Where in the data does the word "volontaire" appear? Find those lines and copy them.
■ ■ ■
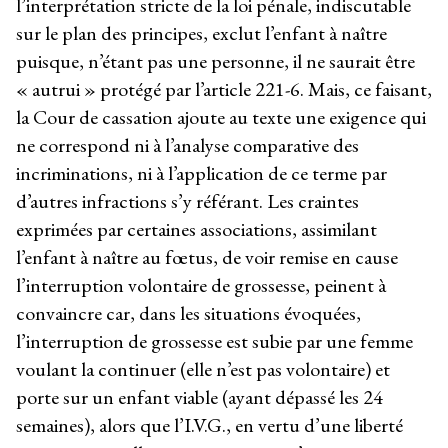
l’interprétation stricte de la loi pénale, indiscutable
sur le plan des principes, exclut l’enfant à naître
puisque, n’étant pas une personne, il ne saurait être
« autrui » protégé par l’article 221-6. Mais, ce faisant,
la Cour de cassation ajoute au texte une exigence qui
ne correspond ni à l’analyse comparative des
incriminations, ni à l’application de ce terme par
d’autres infractions s’y référant. Les craintes
exprimées par certaines associations, assimilant
l’enfant à naître au fœtus, de voir remise en cause
l’interruption volontaire de grossesse, peinent à
convaincre car, dans les situations évoquées,
l’interruption de grossesse est subie par une femme
voulant la continuer (elle n’est pas volontaire) et
porte sur un enfant viable (ayant dépassé les 24
semaines), alors que l’I.V.G., en vertu d’une liberté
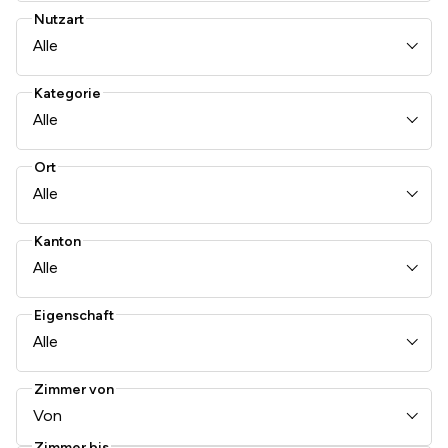
Nutzart
Alle
Kategorie
Alle
Ort
Alle
Kanton
Alle
Eigenschaft
Alle
Zimmer von
Von
Zimmer bis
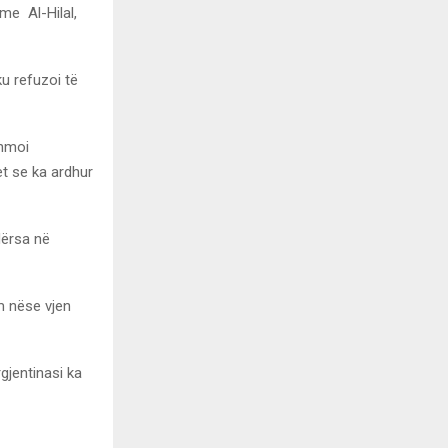
me Al-Hilal,
ku refuzoi të
ihmoi
t se ka ardhur
dërsa në
m nëse vjen
gjentinasi ka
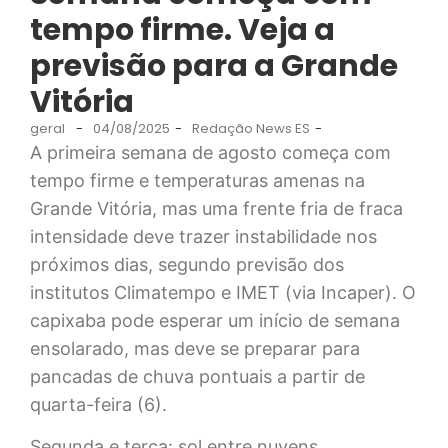
tempo firme. Veja a
previsão para a Grande
Vitória
geral
-
04/08/2025
-
Redação News ES
-
A primeira semana de agosto começa com
tempo firme e temperaturas amenas na
Grande Vitória, mas uma frente fria de fraca
intensidade deve trazer instabilidade nos
próximos dias, segundo previsão dos
institutos Climatempo e IMET (via Incaper). O
capixaba pode esperar um início de semana
ensolarado, mas deve se preparar para
pancadas de chuva pontuais a partir de
quarta-feira (6).
Segunda e terça: sol entre nuvens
■ ■ ■
EXERCISE SOLUTION:
l’interruption volontaire de grossesse, peinent à
voulant la continuer (elle n’est pas volontaire) et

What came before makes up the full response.